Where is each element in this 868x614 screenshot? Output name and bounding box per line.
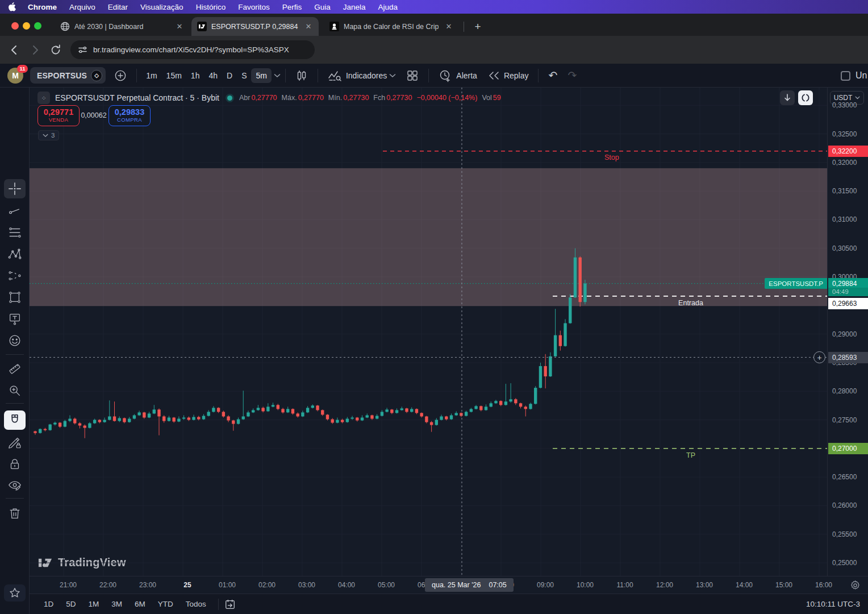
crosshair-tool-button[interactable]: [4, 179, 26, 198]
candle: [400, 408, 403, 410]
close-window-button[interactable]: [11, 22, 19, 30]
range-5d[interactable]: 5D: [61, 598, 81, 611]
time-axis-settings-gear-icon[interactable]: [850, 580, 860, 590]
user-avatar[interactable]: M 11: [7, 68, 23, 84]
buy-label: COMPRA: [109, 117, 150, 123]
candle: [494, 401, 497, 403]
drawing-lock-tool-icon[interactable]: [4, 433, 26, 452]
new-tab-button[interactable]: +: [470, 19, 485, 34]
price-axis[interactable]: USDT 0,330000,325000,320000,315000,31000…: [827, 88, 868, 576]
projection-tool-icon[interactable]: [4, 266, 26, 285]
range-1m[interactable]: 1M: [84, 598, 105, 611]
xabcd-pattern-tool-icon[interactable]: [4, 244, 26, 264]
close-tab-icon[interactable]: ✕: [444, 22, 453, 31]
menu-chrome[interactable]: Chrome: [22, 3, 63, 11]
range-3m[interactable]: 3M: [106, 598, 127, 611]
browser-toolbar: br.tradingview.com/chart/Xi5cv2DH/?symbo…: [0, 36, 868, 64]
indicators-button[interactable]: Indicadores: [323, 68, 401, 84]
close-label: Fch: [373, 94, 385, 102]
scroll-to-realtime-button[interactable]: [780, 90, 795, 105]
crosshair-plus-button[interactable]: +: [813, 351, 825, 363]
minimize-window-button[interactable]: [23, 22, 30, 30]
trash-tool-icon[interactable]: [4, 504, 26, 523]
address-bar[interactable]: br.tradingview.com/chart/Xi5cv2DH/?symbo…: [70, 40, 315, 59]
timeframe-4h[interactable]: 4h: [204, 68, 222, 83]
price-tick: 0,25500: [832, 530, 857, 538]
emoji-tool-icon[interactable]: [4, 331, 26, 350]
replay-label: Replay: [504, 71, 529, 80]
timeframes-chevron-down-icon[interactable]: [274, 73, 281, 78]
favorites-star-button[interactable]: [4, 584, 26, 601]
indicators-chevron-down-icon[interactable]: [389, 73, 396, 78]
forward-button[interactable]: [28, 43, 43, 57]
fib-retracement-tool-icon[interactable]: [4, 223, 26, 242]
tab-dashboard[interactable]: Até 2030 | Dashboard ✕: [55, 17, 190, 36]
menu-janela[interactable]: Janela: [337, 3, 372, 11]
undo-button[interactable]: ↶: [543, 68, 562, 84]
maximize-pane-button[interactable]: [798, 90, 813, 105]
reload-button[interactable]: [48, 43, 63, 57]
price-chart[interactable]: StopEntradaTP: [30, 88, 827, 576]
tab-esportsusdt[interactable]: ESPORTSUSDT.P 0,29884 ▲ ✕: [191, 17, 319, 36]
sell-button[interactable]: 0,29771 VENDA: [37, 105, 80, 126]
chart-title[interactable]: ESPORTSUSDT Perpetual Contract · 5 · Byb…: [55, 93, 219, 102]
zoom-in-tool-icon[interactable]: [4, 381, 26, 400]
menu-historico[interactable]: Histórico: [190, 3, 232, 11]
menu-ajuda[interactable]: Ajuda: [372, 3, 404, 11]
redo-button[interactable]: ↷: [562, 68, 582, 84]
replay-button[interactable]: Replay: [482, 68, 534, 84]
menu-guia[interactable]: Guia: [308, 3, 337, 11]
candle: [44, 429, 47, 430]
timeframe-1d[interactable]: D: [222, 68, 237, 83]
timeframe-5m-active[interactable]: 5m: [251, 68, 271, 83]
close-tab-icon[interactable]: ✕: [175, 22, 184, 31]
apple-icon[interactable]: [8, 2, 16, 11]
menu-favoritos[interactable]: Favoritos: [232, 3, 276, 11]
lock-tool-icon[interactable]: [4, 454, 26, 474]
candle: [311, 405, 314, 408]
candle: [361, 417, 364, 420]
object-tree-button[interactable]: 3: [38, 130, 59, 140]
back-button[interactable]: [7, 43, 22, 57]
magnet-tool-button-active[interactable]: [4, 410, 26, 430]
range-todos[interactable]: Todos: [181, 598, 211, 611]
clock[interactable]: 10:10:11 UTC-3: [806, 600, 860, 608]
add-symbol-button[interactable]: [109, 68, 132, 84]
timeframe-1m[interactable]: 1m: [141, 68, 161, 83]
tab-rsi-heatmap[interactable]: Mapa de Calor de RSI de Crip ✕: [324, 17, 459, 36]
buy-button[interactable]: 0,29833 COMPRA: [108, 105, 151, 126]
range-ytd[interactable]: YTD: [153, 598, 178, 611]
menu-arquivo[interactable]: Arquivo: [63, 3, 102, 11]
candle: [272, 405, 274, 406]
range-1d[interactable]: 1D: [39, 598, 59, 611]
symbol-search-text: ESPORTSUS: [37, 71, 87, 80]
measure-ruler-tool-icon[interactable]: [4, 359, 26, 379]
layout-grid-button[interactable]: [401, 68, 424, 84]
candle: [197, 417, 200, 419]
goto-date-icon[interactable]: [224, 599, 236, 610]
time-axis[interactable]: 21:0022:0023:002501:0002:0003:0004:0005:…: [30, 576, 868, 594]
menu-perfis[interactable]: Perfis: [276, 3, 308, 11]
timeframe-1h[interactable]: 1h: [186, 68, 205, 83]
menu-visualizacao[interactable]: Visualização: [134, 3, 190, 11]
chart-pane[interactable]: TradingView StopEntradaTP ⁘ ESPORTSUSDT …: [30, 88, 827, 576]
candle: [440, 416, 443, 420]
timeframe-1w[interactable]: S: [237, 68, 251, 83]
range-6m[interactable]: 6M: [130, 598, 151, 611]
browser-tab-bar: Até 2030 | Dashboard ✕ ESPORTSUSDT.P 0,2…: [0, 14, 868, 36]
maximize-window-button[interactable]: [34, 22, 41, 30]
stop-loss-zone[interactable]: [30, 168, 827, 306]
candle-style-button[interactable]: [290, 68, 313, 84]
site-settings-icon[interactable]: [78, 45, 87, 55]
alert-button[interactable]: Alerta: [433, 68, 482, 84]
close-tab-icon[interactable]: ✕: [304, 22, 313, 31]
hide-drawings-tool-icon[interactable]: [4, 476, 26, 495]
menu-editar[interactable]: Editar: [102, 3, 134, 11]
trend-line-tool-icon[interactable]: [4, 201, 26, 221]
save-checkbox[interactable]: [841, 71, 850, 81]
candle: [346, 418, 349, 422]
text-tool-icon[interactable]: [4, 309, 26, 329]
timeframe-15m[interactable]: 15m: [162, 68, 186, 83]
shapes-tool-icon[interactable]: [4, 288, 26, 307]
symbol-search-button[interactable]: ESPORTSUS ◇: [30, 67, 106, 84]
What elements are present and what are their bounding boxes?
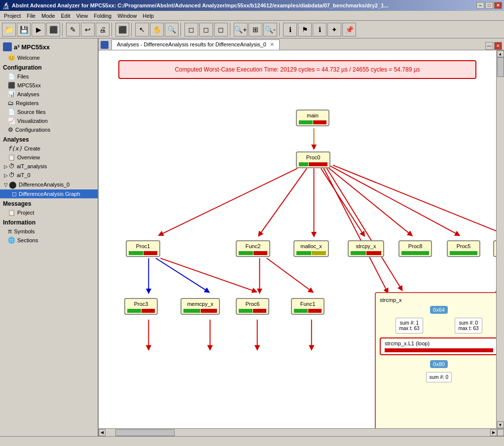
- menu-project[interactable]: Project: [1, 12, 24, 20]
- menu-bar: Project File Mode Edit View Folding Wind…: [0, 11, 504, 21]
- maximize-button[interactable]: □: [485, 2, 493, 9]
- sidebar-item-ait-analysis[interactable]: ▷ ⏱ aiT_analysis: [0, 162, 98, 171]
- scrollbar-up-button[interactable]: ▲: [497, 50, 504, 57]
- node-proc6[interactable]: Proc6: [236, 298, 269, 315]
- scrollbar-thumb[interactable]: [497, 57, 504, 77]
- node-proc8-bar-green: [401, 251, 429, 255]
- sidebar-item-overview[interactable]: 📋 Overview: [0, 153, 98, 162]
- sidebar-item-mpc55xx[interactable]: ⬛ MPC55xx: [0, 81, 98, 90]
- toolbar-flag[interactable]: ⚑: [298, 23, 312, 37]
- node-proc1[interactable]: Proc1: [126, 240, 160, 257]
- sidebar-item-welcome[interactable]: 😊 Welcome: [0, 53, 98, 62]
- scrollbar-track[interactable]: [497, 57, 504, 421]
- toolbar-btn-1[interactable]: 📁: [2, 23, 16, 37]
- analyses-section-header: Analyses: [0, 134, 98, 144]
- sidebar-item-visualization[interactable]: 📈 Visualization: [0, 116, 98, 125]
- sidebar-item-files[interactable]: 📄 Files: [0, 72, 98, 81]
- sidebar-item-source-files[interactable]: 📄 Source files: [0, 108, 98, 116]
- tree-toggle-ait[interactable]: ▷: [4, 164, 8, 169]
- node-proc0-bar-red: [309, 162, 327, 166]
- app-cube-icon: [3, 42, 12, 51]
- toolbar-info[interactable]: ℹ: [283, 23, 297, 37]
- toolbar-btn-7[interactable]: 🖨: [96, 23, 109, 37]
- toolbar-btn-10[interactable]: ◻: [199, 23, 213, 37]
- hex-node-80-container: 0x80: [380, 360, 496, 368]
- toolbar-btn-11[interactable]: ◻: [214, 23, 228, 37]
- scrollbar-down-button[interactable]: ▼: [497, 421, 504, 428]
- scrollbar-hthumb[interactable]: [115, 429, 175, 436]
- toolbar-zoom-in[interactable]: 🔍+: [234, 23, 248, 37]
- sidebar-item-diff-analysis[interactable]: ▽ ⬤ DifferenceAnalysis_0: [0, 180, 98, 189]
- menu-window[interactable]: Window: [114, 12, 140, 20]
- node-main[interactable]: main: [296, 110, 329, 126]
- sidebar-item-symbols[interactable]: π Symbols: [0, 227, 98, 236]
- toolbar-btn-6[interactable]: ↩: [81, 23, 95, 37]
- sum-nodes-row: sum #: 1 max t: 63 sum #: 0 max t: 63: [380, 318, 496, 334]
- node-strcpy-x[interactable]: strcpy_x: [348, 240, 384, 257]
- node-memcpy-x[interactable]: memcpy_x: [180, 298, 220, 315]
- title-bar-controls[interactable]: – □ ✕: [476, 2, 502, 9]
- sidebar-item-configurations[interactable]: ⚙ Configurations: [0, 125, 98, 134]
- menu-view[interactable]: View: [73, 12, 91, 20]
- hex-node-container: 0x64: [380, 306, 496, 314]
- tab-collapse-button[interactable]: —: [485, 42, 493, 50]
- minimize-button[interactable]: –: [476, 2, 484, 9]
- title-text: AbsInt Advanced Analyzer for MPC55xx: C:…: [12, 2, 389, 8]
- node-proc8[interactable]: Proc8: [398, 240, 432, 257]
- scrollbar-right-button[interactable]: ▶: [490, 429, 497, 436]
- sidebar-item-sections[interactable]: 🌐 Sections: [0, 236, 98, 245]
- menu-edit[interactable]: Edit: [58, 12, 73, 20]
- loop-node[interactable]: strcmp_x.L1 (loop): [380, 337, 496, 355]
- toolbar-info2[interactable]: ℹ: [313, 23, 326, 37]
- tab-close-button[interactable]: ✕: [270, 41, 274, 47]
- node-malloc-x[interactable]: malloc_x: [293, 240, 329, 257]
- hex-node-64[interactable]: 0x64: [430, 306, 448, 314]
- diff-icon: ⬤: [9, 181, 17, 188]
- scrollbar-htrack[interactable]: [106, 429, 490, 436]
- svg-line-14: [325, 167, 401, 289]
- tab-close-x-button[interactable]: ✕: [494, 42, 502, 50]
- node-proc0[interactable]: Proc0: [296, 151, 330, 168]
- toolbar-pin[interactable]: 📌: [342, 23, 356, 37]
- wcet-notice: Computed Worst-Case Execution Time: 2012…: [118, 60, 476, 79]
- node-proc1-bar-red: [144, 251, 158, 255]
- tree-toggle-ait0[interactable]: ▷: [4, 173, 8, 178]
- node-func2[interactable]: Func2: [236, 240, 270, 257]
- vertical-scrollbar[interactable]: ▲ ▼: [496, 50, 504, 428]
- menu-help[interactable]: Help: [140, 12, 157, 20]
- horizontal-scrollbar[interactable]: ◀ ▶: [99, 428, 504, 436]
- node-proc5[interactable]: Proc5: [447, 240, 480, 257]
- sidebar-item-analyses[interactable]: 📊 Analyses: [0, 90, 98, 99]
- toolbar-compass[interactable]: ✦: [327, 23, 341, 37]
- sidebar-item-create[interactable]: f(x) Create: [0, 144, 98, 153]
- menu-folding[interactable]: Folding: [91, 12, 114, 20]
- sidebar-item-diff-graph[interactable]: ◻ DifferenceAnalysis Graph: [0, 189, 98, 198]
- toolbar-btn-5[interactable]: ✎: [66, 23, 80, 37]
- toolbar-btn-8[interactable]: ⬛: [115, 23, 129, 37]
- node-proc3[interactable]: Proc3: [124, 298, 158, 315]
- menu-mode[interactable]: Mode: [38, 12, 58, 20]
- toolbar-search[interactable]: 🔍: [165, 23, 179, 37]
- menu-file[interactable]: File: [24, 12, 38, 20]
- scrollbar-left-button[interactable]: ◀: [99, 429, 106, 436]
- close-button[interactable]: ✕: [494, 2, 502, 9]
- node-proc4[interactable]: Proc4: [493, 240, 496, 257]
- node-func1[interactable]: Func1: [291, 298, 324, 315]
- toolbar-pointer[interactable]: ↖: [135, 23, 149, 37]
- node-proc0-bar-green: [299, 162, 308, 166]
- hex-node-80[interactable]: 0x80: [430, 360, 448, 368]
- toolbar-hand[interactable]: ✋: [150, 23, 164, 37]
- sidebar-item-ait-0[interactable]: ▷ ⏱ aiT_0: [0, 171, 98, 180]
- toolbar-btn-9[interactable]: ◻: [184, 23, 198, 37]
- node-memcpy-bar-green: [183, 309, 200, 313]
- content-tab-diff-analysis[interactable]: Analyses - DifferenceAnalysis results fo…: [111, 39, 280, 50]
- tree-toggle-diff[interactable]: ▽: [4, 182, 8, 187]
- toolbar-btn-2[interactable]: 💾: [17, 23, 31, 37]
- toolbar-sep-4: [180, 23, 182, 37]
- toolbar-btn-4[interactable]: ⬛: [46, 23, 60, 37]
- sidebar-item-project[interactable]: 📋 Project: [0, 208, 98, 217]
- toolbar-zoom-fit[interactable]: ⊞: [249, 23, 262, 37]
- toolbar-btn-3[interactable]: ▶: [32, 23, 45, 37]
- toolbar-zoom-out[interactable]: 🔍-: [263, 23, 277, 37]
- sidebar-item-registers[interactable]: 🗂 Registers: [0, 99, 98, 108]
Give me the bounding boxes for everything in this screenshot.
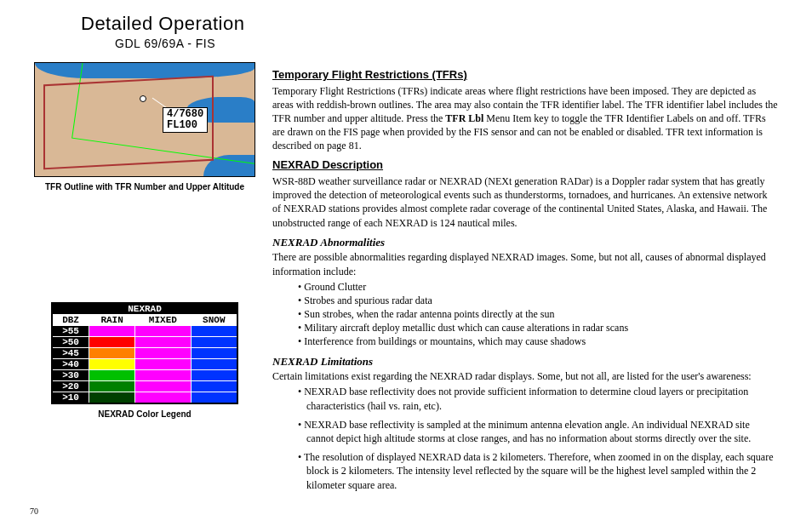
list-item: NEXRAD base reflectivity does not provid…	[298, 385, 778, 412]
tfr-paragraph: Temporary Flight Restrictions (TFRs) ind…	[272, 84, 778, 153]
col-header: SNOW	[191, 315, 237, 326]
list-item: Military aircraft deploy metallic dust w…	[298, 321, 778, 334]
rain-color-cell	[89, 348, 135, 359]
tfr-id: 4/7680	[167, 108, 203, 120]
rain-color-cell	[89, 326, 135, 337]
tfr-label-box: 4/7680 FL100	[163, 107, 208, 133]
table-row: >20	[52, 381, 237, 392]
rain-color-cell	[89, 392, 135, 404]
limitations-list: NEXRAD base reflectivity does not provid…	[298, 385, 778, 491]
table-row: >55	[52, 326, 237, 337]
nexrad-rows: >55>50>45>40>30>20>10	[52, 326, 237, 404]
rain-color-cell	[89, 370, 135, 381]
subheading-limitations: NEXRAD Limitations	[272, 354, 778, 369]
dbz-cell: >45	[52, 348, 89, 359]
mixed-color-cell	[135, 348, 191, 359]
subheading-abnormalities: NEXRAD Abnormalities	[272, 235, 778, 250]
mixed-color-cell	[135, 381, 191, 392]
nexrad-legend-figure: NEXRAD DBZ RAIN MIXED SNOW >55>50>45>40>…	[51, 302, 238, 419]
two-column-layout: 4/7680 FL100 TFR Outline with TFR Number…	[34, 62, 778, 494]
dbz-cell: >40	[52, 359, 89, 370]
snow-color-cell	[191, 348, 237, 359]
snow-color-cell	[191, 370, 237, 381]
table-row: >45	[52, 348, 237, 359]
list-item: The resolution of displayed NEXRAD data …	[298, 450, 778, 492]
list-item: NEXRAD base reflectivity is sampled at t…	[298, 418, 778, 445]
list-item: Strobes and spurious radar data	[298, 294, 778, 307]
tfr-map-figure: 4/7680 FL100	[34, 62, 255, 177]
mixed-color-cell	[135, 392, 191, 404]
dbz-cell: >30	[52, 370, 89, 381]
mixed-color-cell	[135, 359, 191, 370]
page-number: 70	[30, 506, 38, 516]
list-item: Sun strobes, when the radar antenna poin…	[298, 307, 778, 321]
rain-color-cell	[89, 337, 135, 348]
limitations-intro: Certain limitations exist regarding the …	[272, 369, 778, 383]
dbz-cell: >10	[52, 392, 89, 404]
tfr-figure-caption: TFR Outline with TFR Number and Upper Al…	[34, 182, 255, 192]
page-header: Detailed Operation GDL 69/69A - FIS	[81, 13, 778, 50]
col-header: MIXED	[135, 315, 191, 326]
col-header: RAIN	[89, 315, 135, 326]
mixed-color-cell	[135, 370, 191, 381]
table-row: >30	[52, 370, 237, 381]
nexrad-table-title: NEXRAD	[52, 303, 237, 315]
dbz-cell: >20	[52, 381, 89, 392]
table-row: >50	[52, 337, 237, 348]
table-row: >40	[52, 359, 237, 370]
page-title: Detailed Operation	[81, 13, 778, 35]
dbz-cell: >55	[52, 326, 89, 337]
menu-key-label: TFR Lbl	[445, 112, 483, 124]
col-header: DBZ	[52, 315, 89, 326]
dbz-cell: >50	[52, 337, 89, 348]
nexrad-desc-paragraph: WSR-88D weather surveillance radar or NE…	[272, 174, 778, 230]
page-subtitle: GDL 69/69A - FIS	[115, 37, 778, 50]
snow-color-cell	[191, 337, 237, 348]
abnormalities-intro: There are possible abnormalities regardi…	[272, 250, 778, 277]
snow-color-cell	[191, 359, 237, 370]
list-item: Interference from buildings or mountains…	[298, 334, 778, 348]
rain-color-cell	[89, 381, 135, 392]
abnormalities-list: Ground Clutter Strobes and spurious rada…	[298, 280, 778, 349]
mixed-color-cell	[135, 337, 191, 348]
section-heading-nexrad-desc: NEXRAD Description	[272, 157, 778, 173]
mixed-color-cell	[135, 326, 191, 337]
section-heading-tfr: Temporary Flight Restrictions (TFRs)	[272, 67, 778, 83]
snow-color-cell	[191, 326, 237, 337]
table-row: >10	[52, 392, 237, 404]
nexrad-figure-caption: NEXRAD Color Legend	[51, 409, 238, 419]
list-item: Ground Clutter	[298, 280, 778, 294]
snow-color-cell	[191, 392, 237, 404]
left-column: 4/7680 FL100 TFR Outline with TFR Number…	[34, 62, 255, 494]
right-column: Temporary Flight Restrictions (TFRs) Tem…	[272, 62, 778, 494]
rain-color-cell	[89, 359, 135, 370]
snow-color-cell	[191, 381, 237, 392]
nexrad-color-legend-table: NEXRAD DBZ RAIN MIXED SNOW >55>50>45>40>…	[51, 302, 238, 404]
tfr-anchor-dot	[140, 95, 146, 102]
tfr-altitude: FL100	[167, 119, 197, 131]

■ ASSIGNMENT:
Only the lines with the string "chart" are wanted; pick them out of the records above and copy them.

■ OUTPUT BELOW:
browser-toolbar: br.tradingview.com/chart/Xi5cv2DH/?symbo…: [0, 36, 868, 64]
address-bar[interactable]: br.tradingview.com/chart/Xi5cv2DH/?symbo…: [70, 40, 315, 59]
price-chart[interactable]: StopEntradaTP: [30, 88, 827, 576]
chart-title[interactable]: ESPORTSUSDT Perpetual Contract · 5 · Byb…: [55, 93, 219, 102]
chart-pane[interactable]: TradingView StopEntradaTP ⁘ ESPORTSUSDT …: [30, 88, 827, 576]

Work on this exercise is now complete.